[Work to be completed]: What do the lines from the top of the data through the line with "The width and height of the screenshot is (571, 2576)." say? Quote them exactly and include both ends.

----- Study material -----

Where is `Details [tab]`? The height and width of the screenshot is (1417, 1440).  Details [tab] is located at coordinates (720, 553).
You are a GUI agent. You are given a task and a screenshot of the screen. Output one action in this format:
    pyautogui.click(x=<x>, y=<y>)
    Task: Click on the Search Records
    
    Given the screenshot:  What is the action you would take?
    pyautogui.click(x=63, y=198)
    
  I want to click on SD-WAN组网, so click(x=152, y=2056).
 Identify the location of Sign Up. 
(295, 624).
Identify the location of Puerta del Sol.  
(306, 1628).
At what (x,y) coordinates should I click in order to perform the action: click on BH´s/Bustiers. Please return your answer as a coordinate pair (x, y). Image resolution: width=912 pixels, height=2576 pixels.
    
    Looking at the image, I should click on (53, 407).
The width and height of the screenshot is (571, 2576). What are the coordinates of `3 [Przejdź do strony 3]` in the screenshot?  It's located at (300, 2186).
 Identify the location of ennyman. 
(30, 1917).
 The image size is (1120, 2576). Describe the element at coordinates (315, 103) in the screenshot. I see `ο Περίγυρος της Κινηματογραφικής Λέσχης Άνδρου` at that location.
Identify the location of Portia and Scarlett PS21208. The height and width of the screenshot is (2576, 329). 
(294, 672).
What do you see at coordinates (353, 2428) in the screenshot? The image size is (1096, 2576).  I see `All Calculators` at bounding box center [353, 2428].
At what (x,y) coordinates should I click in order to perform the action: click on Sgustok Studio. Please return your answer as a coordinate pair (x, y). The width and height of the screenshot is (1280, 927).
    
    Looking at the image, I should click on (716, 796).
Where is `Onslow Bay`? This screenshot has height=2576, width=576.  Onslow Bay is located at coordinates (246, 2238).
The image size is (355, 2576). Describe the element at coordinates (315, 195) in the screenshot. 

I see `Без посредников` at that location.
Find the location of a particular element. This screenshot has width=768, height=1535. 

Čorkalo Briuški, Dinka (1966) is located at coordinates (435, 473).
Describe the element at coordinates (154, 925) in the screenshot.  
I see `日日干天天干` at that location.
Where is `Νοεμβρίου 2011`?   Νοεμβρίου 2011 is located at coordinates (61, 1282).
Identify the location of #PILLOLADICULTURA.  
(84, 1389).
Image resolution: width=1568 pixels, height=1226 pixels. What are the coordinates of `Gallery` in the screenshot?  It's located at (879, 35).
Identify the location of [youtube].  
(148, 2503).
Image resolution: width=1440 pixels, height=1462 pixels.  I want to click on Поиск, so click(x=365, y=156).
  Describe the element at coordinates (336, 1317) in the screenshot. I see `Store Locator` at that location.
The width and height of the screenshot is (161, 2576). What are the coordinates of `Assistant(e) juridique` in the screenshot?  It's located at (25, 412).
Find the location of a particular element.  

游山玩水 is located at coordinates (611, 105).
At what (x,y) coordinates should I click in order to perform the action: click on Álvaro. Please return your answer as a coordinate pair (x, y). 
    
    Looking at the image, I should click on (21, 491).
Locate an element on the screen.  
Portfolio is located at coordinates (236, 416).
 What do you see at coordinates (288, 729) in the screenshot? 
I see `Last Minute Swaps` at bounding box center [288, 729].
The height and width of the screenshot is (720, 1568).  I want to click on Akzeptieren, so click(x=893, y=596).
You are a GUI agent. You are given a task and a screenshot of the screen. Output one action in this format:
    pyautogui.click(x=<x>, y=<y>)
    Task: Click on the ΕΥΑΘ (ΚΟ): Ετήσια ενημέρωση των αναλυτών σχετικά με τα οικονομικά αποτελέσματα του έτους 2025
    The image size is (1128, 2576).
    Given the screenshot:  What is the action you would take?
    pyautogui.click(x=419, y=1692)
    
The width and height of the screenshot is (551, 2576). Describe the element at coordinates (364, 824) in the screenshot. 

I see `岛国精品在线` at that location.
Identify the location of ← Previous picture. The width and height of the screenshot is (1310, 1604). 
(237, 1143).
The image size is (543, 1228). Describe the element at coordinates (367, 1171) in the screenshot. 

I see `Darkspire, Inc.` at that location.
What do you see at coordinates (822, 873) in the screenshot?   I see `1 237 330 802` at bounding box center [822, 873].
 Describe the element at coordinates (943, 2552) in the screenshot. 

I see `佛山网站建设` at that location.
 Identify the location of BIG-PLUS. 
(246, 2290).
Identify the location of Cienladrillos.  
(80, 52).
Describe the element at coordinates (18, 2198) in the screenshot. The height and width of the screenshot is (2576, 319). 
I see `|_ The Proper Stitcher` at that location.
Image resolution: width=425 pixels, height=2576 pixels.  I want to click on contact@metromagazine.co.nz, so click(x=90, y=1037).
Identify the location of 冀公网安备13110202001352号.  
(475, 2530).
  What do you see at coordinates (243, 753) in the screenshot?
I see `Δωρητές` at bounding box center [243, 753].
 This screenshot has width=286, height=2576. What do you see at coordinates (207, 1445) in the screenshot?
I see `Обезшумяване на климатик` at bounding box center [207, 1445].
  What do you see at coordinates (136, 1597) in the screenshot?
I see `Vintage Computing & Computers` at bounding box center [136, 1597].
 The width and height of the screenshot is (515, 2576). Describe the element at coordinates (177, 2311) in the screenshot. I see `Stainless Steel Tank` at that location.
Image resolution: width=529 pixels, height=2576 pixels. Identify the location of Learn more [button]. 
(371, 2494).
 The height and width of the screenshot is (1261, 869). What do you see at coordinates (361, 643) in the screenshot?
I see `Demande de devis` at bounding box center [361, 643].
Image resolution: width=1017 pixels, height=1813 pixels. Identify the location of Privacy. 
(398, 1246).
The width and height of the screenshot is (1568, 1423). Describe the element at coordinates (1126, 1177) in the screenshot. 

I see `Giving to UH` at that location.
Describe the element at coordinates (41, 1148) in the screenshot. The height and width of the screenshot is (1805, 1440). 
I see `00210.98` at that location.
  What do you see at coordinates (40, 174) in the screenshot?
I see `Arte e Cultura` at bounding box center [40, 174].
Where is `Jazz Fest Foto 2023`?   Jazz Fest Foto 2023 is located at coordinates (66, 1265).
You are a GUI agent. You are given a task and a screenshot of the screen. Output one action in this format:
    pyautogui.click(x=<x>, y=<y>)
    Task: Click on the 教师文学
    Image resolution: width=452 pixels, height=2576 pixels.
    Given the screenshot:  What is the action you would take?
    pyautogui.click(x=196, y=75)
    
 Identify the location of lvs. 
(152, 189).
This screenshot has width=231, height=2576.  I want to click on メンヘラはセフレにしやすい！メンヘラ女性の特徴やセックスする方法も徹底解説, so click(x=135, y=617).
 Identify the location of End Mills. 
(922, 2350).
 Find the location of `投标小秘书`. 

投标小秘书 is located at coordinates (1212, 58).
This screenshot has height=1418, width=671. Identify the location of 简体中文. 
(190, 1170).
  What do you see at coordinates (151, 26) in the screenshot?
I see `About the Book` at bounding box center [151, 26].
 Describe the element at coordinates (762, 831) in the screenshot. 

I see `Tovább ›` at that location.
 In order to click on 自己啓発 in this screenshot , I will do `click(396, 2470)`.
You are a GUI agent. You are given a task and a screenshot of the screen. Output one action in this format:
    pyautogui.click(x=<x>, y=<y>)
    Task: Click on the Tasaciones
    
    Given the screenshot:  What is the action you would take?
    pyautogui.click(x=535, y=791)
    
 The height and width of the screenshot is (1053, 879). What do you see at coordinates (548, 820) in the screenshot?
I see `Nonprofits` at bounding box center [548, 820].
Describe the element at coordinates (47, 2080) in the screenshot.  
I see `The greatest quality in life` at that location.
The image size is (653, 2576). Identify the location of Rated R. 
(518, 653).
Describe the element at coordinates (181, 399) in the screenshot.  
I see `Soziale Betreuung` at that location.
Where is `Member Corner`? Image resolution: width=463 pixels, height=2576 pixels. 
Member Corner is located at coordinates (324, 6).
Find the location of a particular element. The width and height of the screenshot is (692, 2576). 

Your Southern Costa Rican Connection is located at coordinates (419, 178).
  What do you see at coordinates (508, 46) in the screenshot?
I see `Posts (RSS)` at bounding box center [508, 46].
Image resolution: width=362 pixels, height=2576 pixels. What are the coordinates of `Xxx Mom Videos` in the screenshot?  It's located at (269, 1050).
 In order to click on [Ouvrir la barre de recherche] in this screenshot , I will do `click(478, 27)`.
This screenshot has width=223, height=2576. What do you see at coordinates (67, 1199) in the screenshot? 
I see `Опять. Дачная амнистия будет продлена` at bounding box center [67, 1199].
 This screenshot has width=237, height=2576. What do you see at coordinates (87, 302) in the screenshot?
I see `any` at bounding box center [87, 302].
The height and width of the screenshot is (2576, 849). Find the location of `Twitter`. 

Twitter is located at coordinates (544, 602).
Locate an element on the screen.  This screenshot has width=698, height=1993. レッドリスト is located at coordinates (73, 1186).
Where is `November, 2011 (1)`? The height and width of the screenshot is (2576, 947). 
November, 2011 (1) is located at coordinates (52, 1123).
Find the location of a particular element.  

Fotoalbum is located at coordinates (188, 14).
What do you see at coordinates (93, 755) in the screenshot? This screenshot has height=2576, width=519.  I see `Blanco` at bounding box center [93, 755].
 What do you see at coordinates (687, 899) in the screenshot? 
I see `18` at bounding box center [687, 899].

-----

[Output]:
Where is `Details [tab]`? The height and width of the screenshot is (1417, 1440).  Details [tab] is located at coordinates (720, 553).
You are a GUI agent. You are given a task and a screenshot of the screen. Output one action in this format:
    pyautogui.click(x=<x>, y=<y>)
    Task: Click on the Search Records
    
    Given the screenshot:  What is the action you would take?
    pyautogui.click(x=63, y=198)
    
  I want to click on SD-WAN组网, so click(x=152, y=2056).
 Identify the location of Sign Up. 
(295, 624).
Identify the location of Puerta del Sol.  
(306, 1628).
At what (x,y) coordinates should I click in order to perform the action: click on BH´s/Bustiers. Please return your answer as a coordinate pair (x, y). Image resolution: width=912 pixels, height=2576 pixels.
    
    Looking at the image, I should click on (53, 407).
The width and height of the screenshot is (571, 2576). What are the coordinates of `3 [Przejdź do strony 3]` in the screenshot?  It's located at (300, 2186).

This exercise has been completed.